And then there is the profound way our road-to-nowhere-ish historical present feels like it's caught up with the records Byrne's old band made at their paranoid peak. A line like Our president's crazy, did you hear what he said? jumps out of “Making Flippy Floppy” like never before. “Life During Wartime,” a dispatch from a country militarized against itself, feels less and less like metaphor. The Texas preacher shouting conspiracy theories like gospel in True Stories would be a moderate centrist voice on present-day Fox News. “The sound of a panic attack massaged into a way of life,” music critic Will Hermes once wrote about the band's debut album, Talking Heads: 77, nailing the way the old Heads nailed the way we live now.
“I thought, ‘No—I'm still kind of drawn to the mess, where people are doing all kinds of crazy things.’ I wanted to be part of that.”
Sit across the table from Byrne for the agreed-upon two hours. Back in the day, rock critics could not resist comparing him to Norman Bates, which now seems like rock critics just needing to undermine a very handsome man who'd written one famous song from the perspective of a murderer. Lester Bangs once used the phrase “all neurasthenic needles pointing inward” to describe Byrne's onstage manner at an early CBGB show; he also said Byrne resembled “some nut just holidayed from the ward with a fresh pocket of Thorazine.” At 65, Byrne looks like an advertisement for getting around by bicycle whenever possible. Sometimes he places one hand on the side of his face, in a pose so profoundly David Byrne–ish you expect to see Annie Leibovitz standing behind you with a Hasselblad.
Unlike many clever people, David Byrne will laugh when things are funny. He laughs at the idea of Elon Musk shooting a $100,000 car into space, as if re-enacting the end of Repo Man. He laughs at the memory of seeing a man in a bathrobe getting a key replaced at the front desk of a hotel in Berlin. (“It's Harvey Weinstein,” Byrne said to a companion. “We found out where he's hiding.”) And he laughs at the existence of The Emoji Movie,starring classically trained actor and cultural icon Sir Patrick Stewart as the voice of an anthropomorphized coil of feces. The first sound on your tape of David Byrne talking will be David Byrne delightedly speaking the words “turd emoji.”

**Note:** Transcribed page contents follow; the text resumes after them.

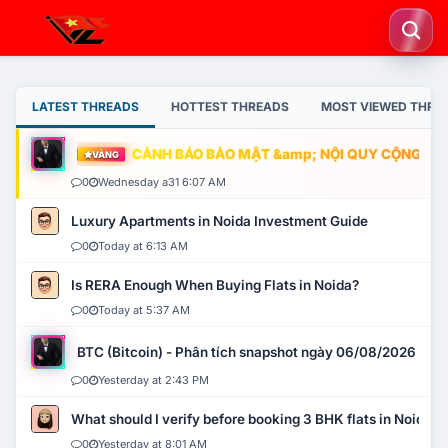
LATEST THREADS
HOTTEST THREADS
MOST VIEWED THRE
CẢNH BÁO BẢO MẬT &amp; NỘI QUY CỘNG ĐỒNG
VÀNG
0
Wednesday a31 6:07 AM
Luxury Apartments in Noida Investment Guide
0
Today at 6:13 AM
Is RERA Enough When Buying Flats in Noida?
0
Today at 5:37 AM
BTC (Bitcoin) - Phân tích snapshot ngày 06/08/2026
0
Yesterday at 2:43 PM
What should I verify before booking 3 BHK flats in Noida?
0
Yesterday at 8:01 AM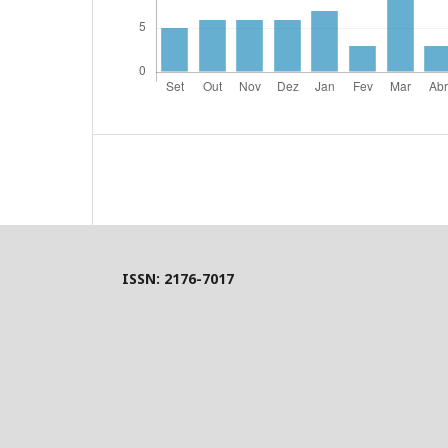
ISSN: 2176-7017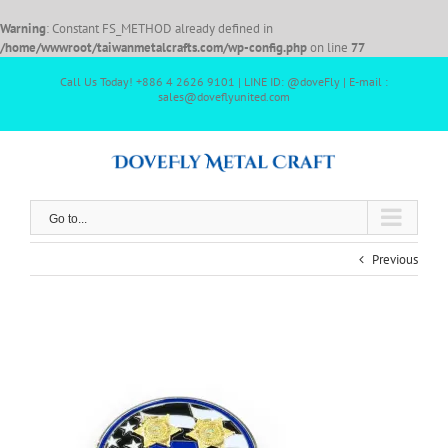
Warning
: Constant FS_METHOD already defined in
/home/wwwroot/taiwanmetalcrafts.com/wp-config.php
on line
77
Call Us Today! +886 4 2626 9101 | LINE ID: @doveFly | E-mail :
sales@doveflyunited.com
Go to...
Previous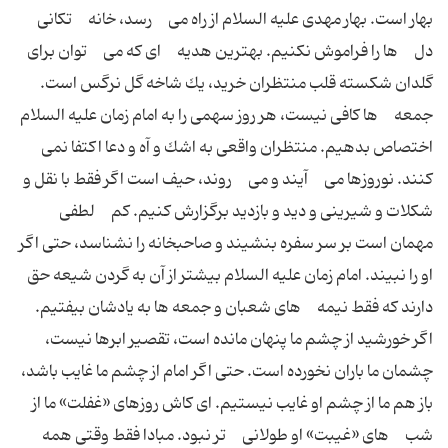
بهار است. بهار مهدى علیه السلام از راه مى رسد، خانه تكانى
دل ها را فراموش نكنیم. بهترین هدیه اى كه مى توان براى
گلدان شكسته قلب منتظران خرید، یك شاخه گل نرگس است.
جمعه ها كافى نیست، هر روز سهمى را به امام زمان علیه السلام
اختصاص بدهیم. منتظران واقعى به اشك و آه و دعا اكتفا نمى
كنند. نوروزها مى آیند و مى روند، حیف است اگر فقط با نقل و
شكلات و شیرینى و دید و بازدید برگزارش كنیم. كم لطفى
مهمان است بر سر سفره بنشیند و صاحبخانه را نشناسد، حتى اگر
او را نبیند. امام زمان علیه السلام بیشتر از آن به گردن شیعه حق
دارند كه فقط نیمه هاى شعبان و جمعه ها به یادشان بیفتیم.
اگر خورشید از چشم ما پنهان مانده است، تقصیر ابرها نیست،
چشمان ما باران نخورده است. حتى اگر امام از چشم ما غایب باشد،
باز هم ما از چشم او غایب نیستیم. اى كاش روزهاى «غفلت» ما از
شب هاى «غیبت» او طولانى تر نبود. مبادا فقط وقتى همه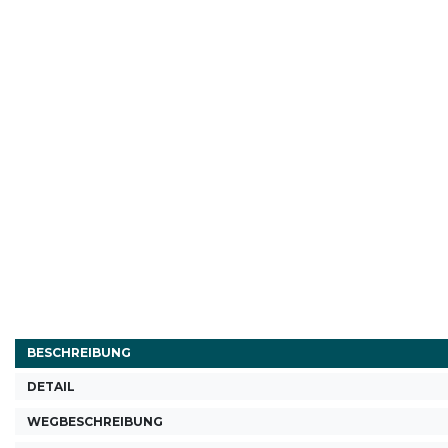
BESCHREIBUNG
DETAIL
WEGBESCHREIBUNG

He also laughs in midsentence sometimes, without explaining why, as if he and an invisible friend are enjoying an inside joke. This conversational tic may be the most eccentric thing about David Byrne in 2018. This can be a difficult thing to accept for anyone whose admiration for Byrne dates back to the neurasthenically nettled '80s Yelping Stage of his life in the arts.
In his book How Music Works, he diagnoses his younger self with Asperger's syndrome, but when he's asked if he ever did anything with that diagnosis besides think about it, he says no: “I assume it's too late for that now. As a lot of people do, you sort of emerge from social awkwardness and become a little better at it than you were before.” Mellowing into genteel bohemian middle age is a best-case scenario for people in Byrne's line of work. But in Byrne's case the mere fact of his having a Post-Yelping period—however creatively fruitful it's been—is somehow disillusioning, because it raises questions about the extent to which Yelping Guy was a performance rather than the thrilling, helpless absence of one. Try to keep this out of your head as you engage Post-Yelp David on his own even-keeled terms. Realize that you, too, would be weird about the past if this is how everyone who came by your office looked at you.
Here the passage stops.